Not sure that “sceptical fringe” would apply here, but I’ll take the press where we can get it. See my comments below. – Anthony
Twenty-year hiatus in rising temperatures has climate scientists puzzled | The Australian
DEBATE about the reality of a two-decade pause in global warming and what it means has made its way from the sceptical fringe to the mainstream.
In a lengthy article this week, The Economist magazine said if climate scientists were credit-rating agencies, then climate sensitivity – the way climate reacts to changes in carbon-dioxide levels – would be on negative watch but not yet downgraded.
Another paper published by leading climate scientist James Hansen, the head of NASA’s Goddard Institute for Space Studies, says the lower than expected temperature rise between 2000 and the present could be explained by increased emissions from burning coal.
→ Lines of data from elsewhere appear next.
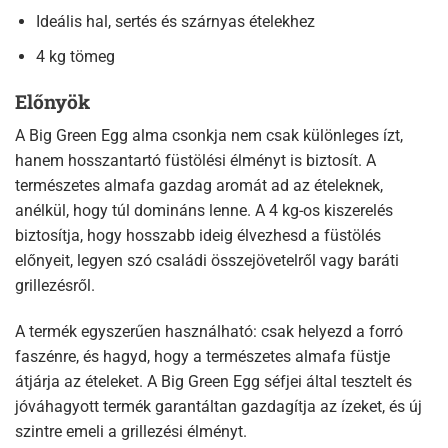
Ideális hal, sertés és szárnyas ételekhez
4 kg tömeg
Előnyök
A Big Green Egg alma csonkja nem csak különleges ízt,
hanem hosszantartó füstölési élményt is biztosít. A
természetes almafa gazdag aromát ad az ételeknek,
anélkül, hogy túl domináns lenne. A 4 kg-os kiszerelés
biztosítja, hogy hosszabb ideig élvezhesd a füstölés
előnyeit, legyen szó családi összejövetelről vagy baráti
grillezésről.
A termék egyszerűen használható: csak helyezd a forró
faszénre, és hagyd, hogy a természetes almafa füstje
átjárja az ételeket. A Big Green Egg séfjei által tesztelt és
jóváhagyott termék garantáltan gazdagítja az ízeket, és új
szintre emeli a grillezési élményt.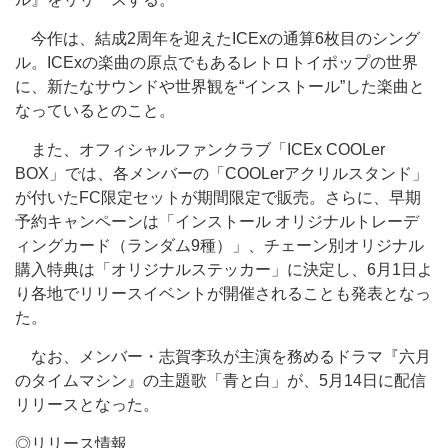
今作は、結成2周年を迎えたICExの通算6枚目のシング
ル。ICExの楽曲の原点でもあるレトロトイポップの世界
に、新たなサウンドや世界観を“インストール”した楽曲と
なっているとのこと。
また、オフィシャルファンクラブ「ICEx COOLer
BOX」では、各メンバーの「COOLerアクリルスタンド」
が付いたFC限定セットが期間限定で販売。さらに、早期
予約キャンペーンは「インストール オリジナルトレーデ
ィングカード（ランダム9種）」、チェーン別オリジナル
購入特典は「オリジナルステッカー」に決定し、6月1日よ
り各地でリリースイベントが開催されることも発表となっ
た。
なお、メンバー・志賀李玖が主演を務めるドラマ『六月
のタイムマシン』の主題歌「青と白」が、5月14日に配信
リリースとなった。
◎リリース情報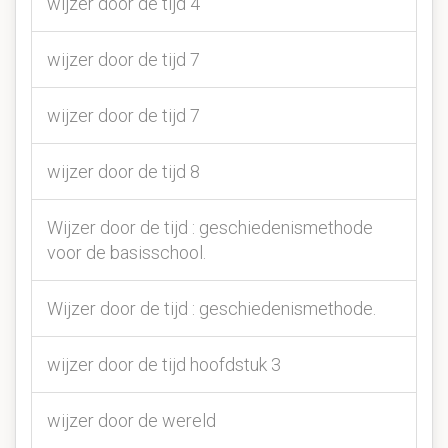
wijzer door de tijd 4
wijzer door de tijd 7
wijzer door de tijd 7
wijzer door de tijd 8
Wijzer door de tijd : geschiedenismethode
voor de basisschool.
Wijzer door de tijd : geschiedenismethode.
wijzer door de tijd hoofdstuk 3
wijzer door de wereld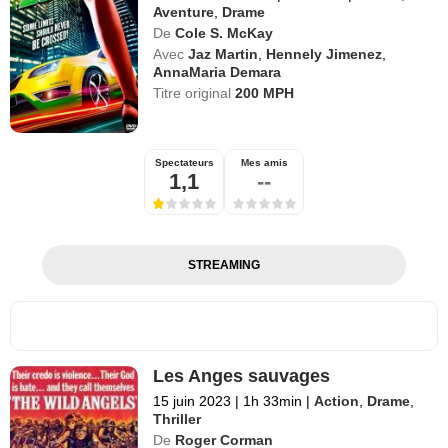
Aventure
,
Drame
De
Cole S. McKay
Avec
Jaz Martin
,
Hennely Jimenez
,
AnnaMaria Demara
Titre original
200 MPH
Spectateurs
Mes amis
1,1
--
STREAMING
Les Anges sauvages
15 juin 2023
|
1h 33min
|
Action
,
Drame
,
Thriller
De
Roger Corman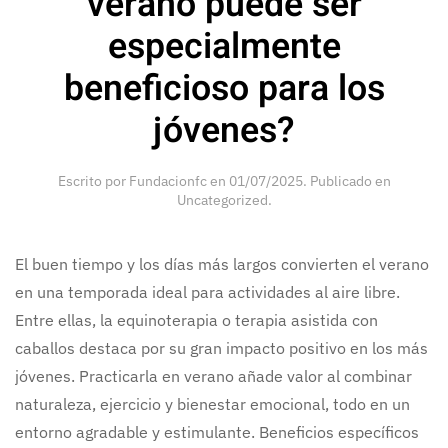
verano puede ser
especialmente
beneficioso para los
jóvenes?
Escrito por
Fundacionfc
en
01/07/2025
. Publicado en
Uncategorized
.
El buen tiempo y los días más largos convierten el verano
en una temporada ideal para actividades al aire libre.
Entre ellas, la equinoterapia o terapia asistida con
caballos destaca por su gran impacto positivo en los más
jóvenes. Practicarla en verano añade valor al combinar
naturaleza, ejercicio y bienestar emocional, todo en un
entorno agradable y estimulante. Beneficios específicos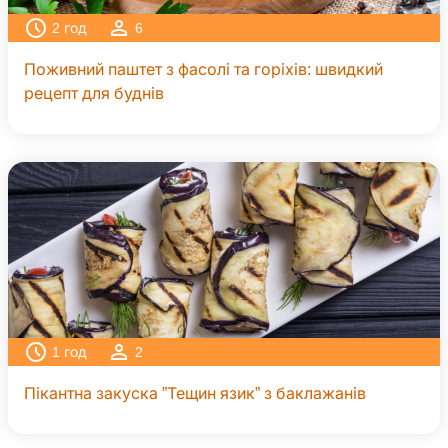
2
год
6
Поживний паштет з фасолі та горіхів: швидкий
рецепт для буднів
1
год
2
Пікантна закуска ”Тещин язик” з баклажанів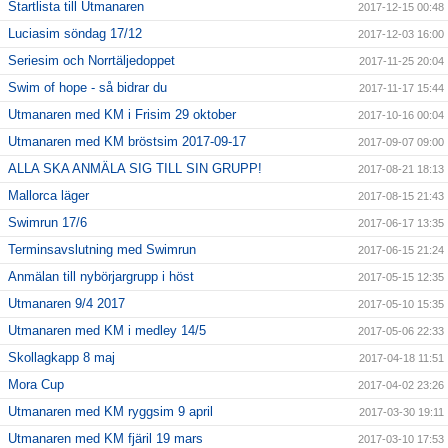
Startlista till Utmanaren
2017-12-15 00:48
Luciasim söndag 17/12
2017-12-03 16:00
Seriesim och Norrtäljedoppet
2017-11-25 20:04
Swim of hope - så bidrar du
2017-11-17 15:44
Utmanaren med KM i Frisim 29 oktober
2017-10-16 00:04
Utmanaren med KM bröstsim 2017-09-17
2017-09-07 09:00
ALLA SKA ANMÄLA SIG TILL SIN GRUPP!
2017-08-21 18:13
Mallorca läger
2017-08-15 21:43
Swimrun 17/6
2017-06-17 13:35
Terminsavslutning med Swimrun
2017-06-15 21:24
Anmälan till nybörjargrupp i höst
2017-05-15 12:35
Utmanaren 9/4 2017
2017-05-10 15:35
Utmanaren med KM i medley 14/5
2017-05-06 22:33
Skollagkapp 8 maj
2017-04-18 11:51
Mora Cup
2017-04-02 23:26
Utmanaren med KM ryggsim 9 april
2017-03-30 19:11
Utmanaren med KM fjäril 19 mars
2017-03-10 17:53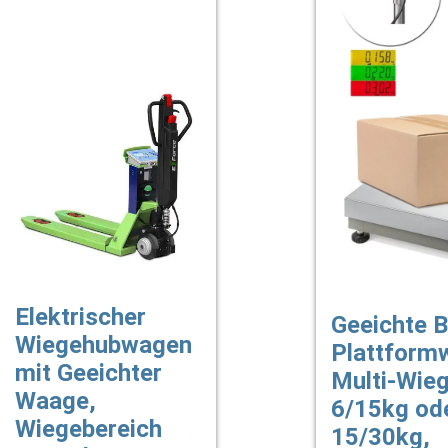
Elektrischer
Geeichte B
Wiegehubwagen
Plattform
mit Geeichter
Multi-Wie
Waage,
6/15kg od
Wiegebereich
15/30kg,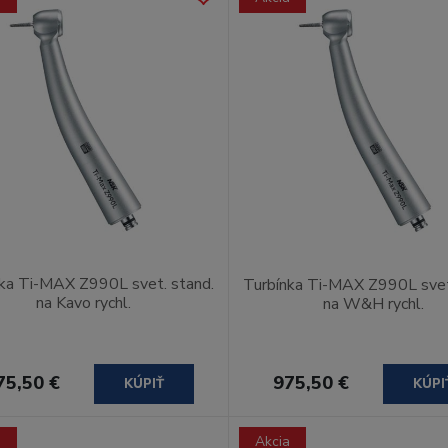
ka Ti-MAX Z990L svet. stand.
Turbínka Ti-MAX Z990L svet
na Kavo rychl.
na W&H rychl.
75,50 €
975,50 €
KÚPIŤ
KÚPI
a
Akcia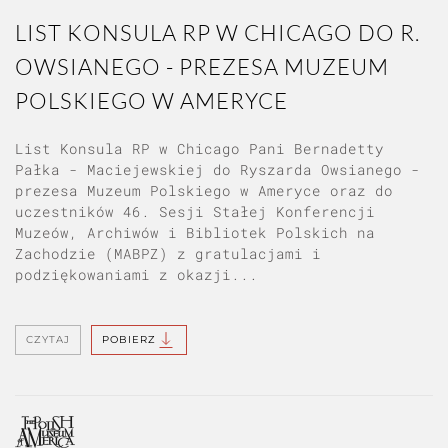
LIST KONSULA RP W CHICAGO DO R.
OWSIANEGO - PREZESA MUZEUM
POLSKIEGO W AMERYCE
List Konsula RP w Chicago Pani Bernadetty
Pałka - Maciejewskiej do Ryszarda Owsianego -
prezesa Muzeum Polskiego w Ameryce oraz do
uczestników 46. Sesji Stałej Konferencji
Muzeów, Archiwów i Bibliotek Polskich na
Zachodzie (MABPZ) z gratulacjami i
podziękowaniami z okazji...
CZYTAJ
POBIERZ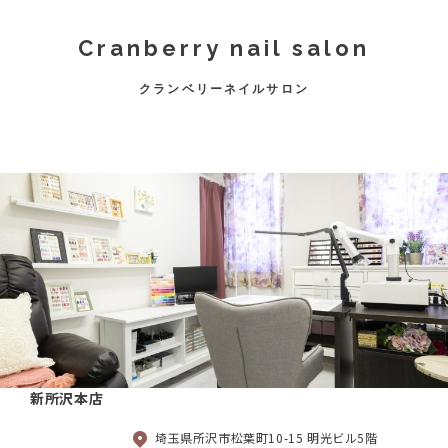
Cranberry nail salon
クランベリーネイルサロン
新所沢本店
埼玉県所沢市松葉町10-15 明光ビル5階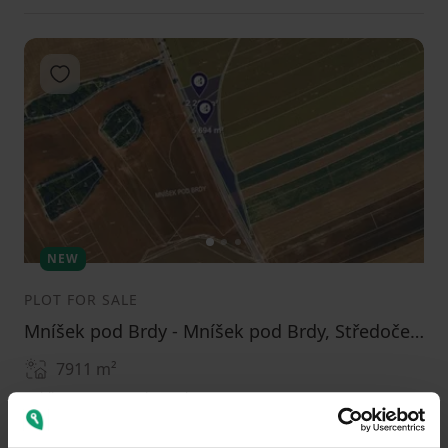
Add to favorites
1
2
3
NEW
PLOT FOR SALE
Mníšek pod Brdy - Mníšek pod Brdy, Středočeský Region
7911
m²
Public transport 2 minutes by car
790000
(
99.86095310327393 / m²
)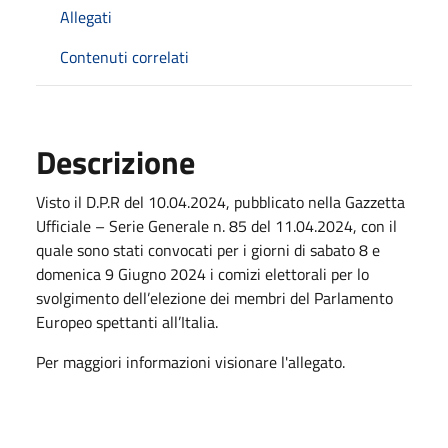
Allegati
Contenuti correlati
Descrizione
Visto il D.P.R del 10.04.2024, pubblicato nella Gazzetta
Ufficiale – Serie Generale n. 85 del 11.04.2024, con il
quale sono stati convocati per i giorni di sabato 8 e
domenica 9 Giugno 2024 i comizi elettorali per lo
svolgimento dell’elezione dei membri del Parlamento
Europeo spettanti all’Italia.
Per maggiori informazioni visionare l'allegato.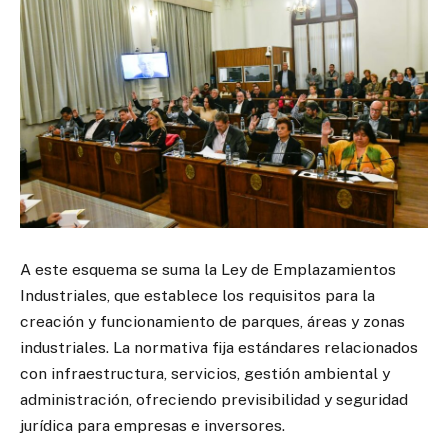
A este esquema se suma la Ley de Emplazamientos
Industriales, que establece los requisitos para la
creación y funcionamiento de parques, áreas y zonas
industriales. La normativa fija estándares relacionados
con infraestructura, servicios, gestión ambiental y
administración, ofreciendo previsibilidad y seguridad
jurídica para empresas e inversores.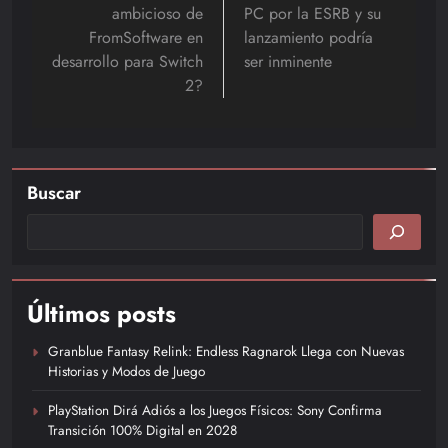
ambicioso de
PC por la ESRB y su
FromSoftware en
lanzamiento podría
desarrollo para Switch
ser inminente
2?
Buscar
Últimos posts
Granblue Fantasy Relink: Endless Ragnarok Llega con Nuevas
Historias y Modos de Juego
PlayStation Dirá Adiós a los Juegos Físicos: Sony Confirma
Transición 100% Digital en 2028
For Hansen the pause is a fact, but it’s good news that probably won’t last.
International Panel on Climate Change chairman Rajendra Pachauri recently told The Weekend Australian the hiatus would have to last 30 to 40 years “at least” to break the long-term warming trend.
But the fact that global surface temperatures have not followed the expected global warming pattern is now widely accepted.
Research by Ed Hawkins of University of Reading shows surface temperatures since 2005 are already at the low end of the range projections derived from 20 climate models and if they remain flat, they will fall outside the models’ range within a few years.
“The global temperature standstill shows that climate models are diverging from observations,” says David Whitehouse of the Global Warming Policy Foundation.
“If we have not passed it already, we are on the threshold of global observations becoming incompatible with the consensus theory of climate change,” he says.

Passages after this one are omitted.